Recurring downtime issues with distributed monitoring

CMK version: 2.2.0p9.cee (all)
OS version: Ubuntu 20.04.6 LTS (All)

not really much in the way of error messages - the basics, I have distributed monitoring across 4 hots, I’ll call them oscar, bob, charlie, and victor; they’re all at the same os level, all seem to work ok for most things; I’ve got a rule set to apply recurring downtimes, the rule that says something like ‘at 0400, set downtime on any host tagged as Windows for 2 hours’; apply to the main folder, /

when time comes (I’ve tried to do some debugging with another test rule, setting time close to current time, changing tags, et al), hosts that match the rule go into downtime as expected … except for any hosts monitored from/by the ‘charlie’ host.

I’m starting to try to dig through logs to try to find where things may have gone awry, but I’m not finding anything useful so far, so I thought I’d ask if someone had ideas or pointers of where to look to try to sort this out.

thanks.

To clarify: oscar, bob, charlie, and victor are Checkmk sites, right?

Under this assumption: I can only imagine that there is a configuration issue: Does charlie get their configuration replicated from the central site (whoever that is)?
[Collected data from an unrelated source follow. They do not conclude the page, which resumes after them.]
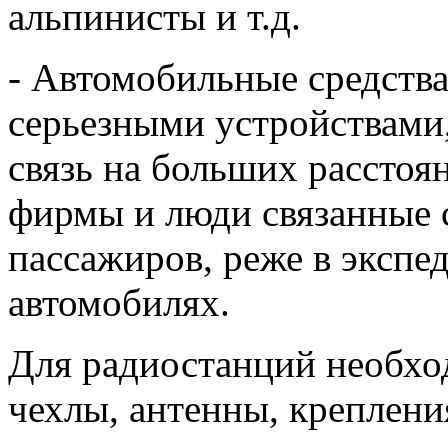
альпинисты и т.д.
- Автомобильные средства
серьезными устройствами
связь на больших расстоя
фирмы и люди связанные с
пассажиров, реже в экспе
автомобилях.
Для радиостанций необхо
чехлы, антенны, крепления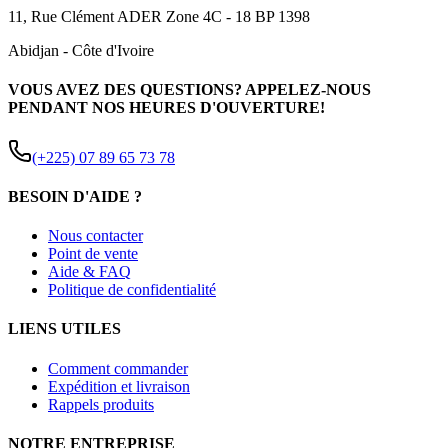
11, Rue Clément ADER Zone 4C - 18 BP 1398
Abidjan
-
Côte d'Ivoire
VOUS AVEZ DES QUESTIONS? APPELEZ-NOUS
PENDANT NOS HEURES D'OUVERTURE!
(+225) 07 89 65 73 78
BESOIN D'AIDE ?
Nous contacter
Point de vente
Aide & FAQ
Politique de confidentialité
LIENS UTILES
Comment commander
Expédition et livraison
Rappels produits
NOTRE ENTREPRISE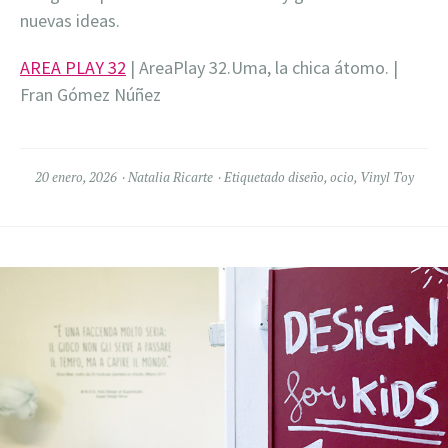
nuevas ideas.
AREA PLAY 32
| AreaPlay 32.Uma, la chica átomo. |
Fran Gómez Núñez
20 enero, 2026
Natalia Ricarte
Etiquetado
diseño
,
ocio
,
Vinyl Toy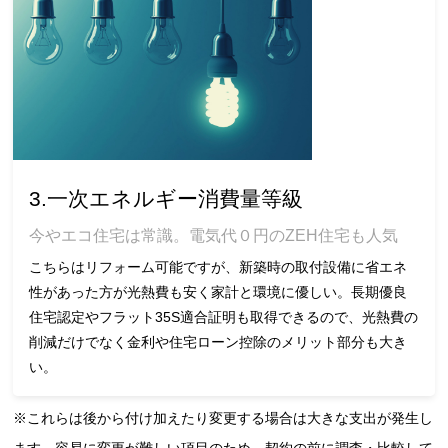
3.一次エネルギー消費量等級
今やエコ住宅は常識。電気代０円のZEH住宅も人気
こちらはリフォーム可能ですが、新築時の取付設備に省エネ
性があった方が光熱費も安く家計と環境に優しい。長期優良
住宅認定やフラット35S適合証明も取得できるので、光熱費の
削減だけでなく金利や住宅ローン控除のメリット部分も大き
い。
※これらは後から付け加えたり変更する場合は大きな支出が発生し
ます。容易に変更が難しい項目のため、契約の前に調査・比較して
If so, is it possible that your folder layout has an effect here? Talking about time, have you checked the timezone configuration on your servers?

1 Like

sorry, I didn’t see any emails about a reply here; yes those names are cmk hosts/sites with distributed monitoring. oscar is the main host and does seem to push out config to everyone.

I hadn’t thought to look at timezones, but I suppose it’s feasible; I can look at that tonight sometime.

thanks.

1 Like

following up, oddly two of the hosts (bob and another one I didn’t include, but I can call it ‘karl’) had system time set to UTC; changed everyone to EDT for system time and verified the omd user (omd su ) all use EDT. created another testing rule for recurring downtime 1 minute on specific hosts recurring every hour and none of the hosts monitored by charlie ever make it into the recurring down times list - even for the configuration rule. I’m kinda at a loss for where to start digging next.

You are not using flexible downtimes right?

nothing for flexible, just straight up downtimes. not sure if this reply will take this time.